Shawn Sixx of the “Sixx Strings” podcast recently conducted an interview with ATREYU bassist Marc “Porter” McKnight. You can listen to the entire chat below. A few excerpts follow (transcribed by BLABBERMOUTH.NET).
On the importance of maintaining a passion for music:
Marc: “I think it’s an important thing that bands can’t lose touch with is that they treat it like a job and they treat it like a routine and ‘I’m just going up to play a show again.’ It loses the spark and the wonder. You have to give it all every night and you have to find that place inside you that makes it fresh for you, genuinely fresh, not just putting on a smile. You have to truly connect to that every night because it’s fucking obvious out there if you don’t. You can’t phone it in. There’s been points in our life where we’ve all had that. We’ve all had those shows where you’re just like, ‘Fuck, man. There was nothing I could do. I couldn’t do anything to get to that point.’ But I think that’s a musician job in the live aspect.”

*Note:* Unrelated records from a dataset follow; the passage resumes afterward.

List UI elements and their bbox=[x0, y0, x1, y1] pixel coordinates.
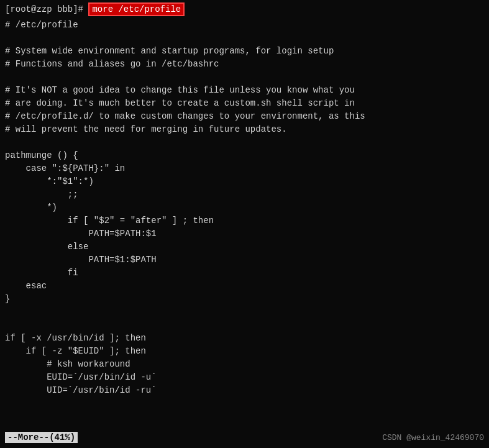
output-line-2: # System wide environment and startup pr… bbox=[5, 45, 484, 58]
output-area: # /etc/profile # System wide environment… bbox=[5, 19, 484, 397]
empty-line-4 bbox=[5, 306, 484, 319]
output-line-22: # ksh workaround bbox=[5, 358, 484, 371]
output-line-21: if [ -z "$EUID" ]; then bbox=[5, 345, 484, 358]
output-line-24: UID=`/usr/bin/id -ru` bbox=[5, 384, 484, 397]
output-line-13: if [ "$2" = "after" ] ; then bbox=[5, 214, 484, 227]
output-line-7: # will prevent the need for merging in f… bbox=[5, 123, 484, 136]
watermark: CSDN @weixin_42469070 bbox=[382, 433, 484, 442]
output-line-17: fi bbox=[5, 267, 484, 280]
output-line-15: else bbox=[5, 240, 484, 254]
command-line: [root@zzp bbb]# more /etc/profile bbox=[5, 2, 484, 16]
empty-line-5 bbox=[5, 319, 484, 332]
output-line-23: EUID=`/usr/bin/id -u` bbox=[5, 371, 484, 384]
output-line-14: PATH=$PATH:$1 bbox=[5, 227, 484, 240]
empty-line-1 bbox=[5, 32, 484, 45]
output-line-11: ;; bbox=[5, 188, 484, 201]
output-line-1: # /etc/profile bbox=[5, 19, 484, 32]
output-line-5: # are doing. It's much better to create … bbox=[5, 97, 484, 110]
empty-line-2 bbox=[5, 71, 484, 84]
output-line-18: esac bbox=[5, 280, 484, 293]
output-line-8: pathmunge () { bbox=[5, 149, 484, 162]
output-line-20: if [ -x /usr/bin/id ]; then bbox=[5, 332, 484, 345]
output-line-4: # It's NOT a good idea to change this fi… bbox=[5, 84, 484, 97]
output-line-9: case ":${PATH}:" in bbox=[5, 162, 484, 175]
status-bar: --More--(41%) CSDN @weixin_42469070 bbox=[5, 432, 484, 443]
terminal-window: [root@zzp bbb]# more /etc/profile # /etc… bbox=[0, 0, 489, 448]
output-line-3: # Functions and aliases go in /etc/bashr… bbox=[5, 58, 484, 71]
command-highlight: more /etc/profile bbox=[88, 2, 185, 16]
output-line-12: *) bbox=[5, 201, 484, 214]
output-line-19: } bbox=[5, 293, 484, 306]
output-line-16: PATH=$1:$PATH bbox=[5, 254, 484, 267]
prompt: [root@zzp bbb]# bbox=[5, 4, 88, 14]
more-indicator: --More--(41%) bbox=[5, 432, 78, 443]
output-line-6: # /etc/profile.d/ to make custom changes… bbox=[5, 110, 484, 123]
empty-line-3 bbox=[5, 136, 484, 149]
output-line-10: *:"$1":*) bbox=[5, 175, 484, 188]
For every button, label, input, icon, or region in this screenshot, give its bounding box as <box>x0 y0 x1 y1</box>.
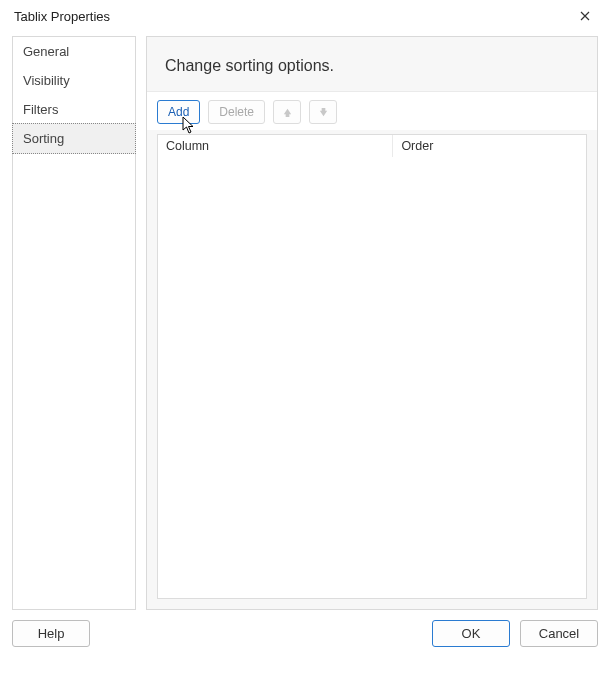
sidebar-item-filters[interactable]: Filters <box>13 95 135 124</box>
toolbar: Add Delete <box>157 100 587 124</box>
sidebar-item-label: Sorting <box>23 131 64 146</box>
main-heading: Change sorting options. <box>147 37 597 91</box>
add-button-label: Add <box>168 105 189 119</box>
delete-button[interactable]: Delete <box>208 100 265 124</box>
move-up-button[interactable] <box>273 100 301 124</box>
add-button[interactable]: Add <box>157 100 200 124</box>
dialog-footer: Help OK Cancel <box>0 610 610 659</box>
sort-table: Column Order <box>157 134 587 599</box>
arrow-down-icon <box>318 107 329 118</box>
ok-button-label: OK <box>462 626 481 641</box>
window-title: Tablix Properties <box>14 9 110 24</box>
column-header-column: Column <box>158 135 393 157</box>
close-button[interactable] <box>564 2 606 30</box>
help-button[interactable]: Help <box>12 620 90 647</box>
sidebar-item-label: General <box>23 44 69 59</box>
toolbar-area: Add Delete <box>147 91 597 130</box>
sidebar-item-label: Visibility <box>23 73 70 88</box>
ok-button[interactable]: OK <box>432 620 510 647</box>
arrow-up-icon <box>282 107 293 118</box>
delete-button-label: Delete <box>219 105 254 119</box>
titlebar: Tablix Properties <box>0 0 610 32</box>
help-button-label: Help <box>38 626 65 641</box>
close-icon <box>580 11 590 21</box>
table-header-row: Column Order <box>158 135 586 158</box>
column-header-order: Order <box>393 135 586 157</box>
cancel-button-label: Cancel <box>539 626 579 641</box>
dialog-content: General Visibility Filters Sorting Chang… <box>0 32 610 610</box>
cancel-button[interactable]: Cancel <box>520 620 598 647</box>
sidebar-item-visibility[interactable]: Visibility <box>13 66 135 95</box>
sidebar-item-general[interactable]: General <box>13 37 135 66</box>
sidebar-item-sorting[interactable]: Sorting <box>12 123 136 154</box>
main-panel: Change sorting options. Add Delete Colum <box>146 36 598 610</box>
sidebar: General Visibility Filters Sorting <box>12 36 136 610</box>
move-down-button[interactable] <box>309 100 337 124</box>
sidebar-item-label: Filters <box>23 102 58 117</box>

On ATREYU maintaining its “spark” after 20 years as a band:
Marc: “Honesty is everything in performance. And if you’re not honest with yourself when you’re writing the song, if you’re writing the song for the wrong reasons, if there’s dollar signs there or if there’s other things, you can hear it. It might not be in the tone, it might not be this, but you can sense it, you can feel that’s not genuine. It’s the same thing on stage, and that’s the difference between bands that last just a little bit and get eaten by the machine and can’t mentally exist on the road. That’s how we’ve been a band for 20 years. For the most part, we’ve done that and we’ve been true to ourselves. We’ve done weird avenues, we’ve written some weird fucking songs and it might have sounded like we wanted money, or something, maybe let’s say, ‘Oh, you might have thought we wanted that,’ but we were just being true to ourselves. We love music and we love exploring and trying new things.”
On still loving music:
Marc: “We had a chance to sign probably one of the last major big deals to a major. It was genuinely one of the last ones. I don’t know statistically if actually we were the last one. That was the last one. We did that because we had a chance to do that. We did it because it was the natural progression of our band. Yes, it was to a major. Yes, it was for a lot of money. Yes, we went, and we went more radio but that was all a conscious choice by us. It wasn’t like someone offered us a shit ton of money and we were like, ‘Oh, yeah. We will sell our souls.’ Songs like ‘Falling Down’ didn’t sound like ‘Creature’ on [2006’s] [‘A] Death-Grip [On Yesterday’], but that’s still us. We listen to fucking pop songs. I listen to country all the time. We listen to rap. We listen to everything. We’re not the band that’s going to write the same record. We don’t eat the same piece of pizza every fucking meal. We explore and we challenge.”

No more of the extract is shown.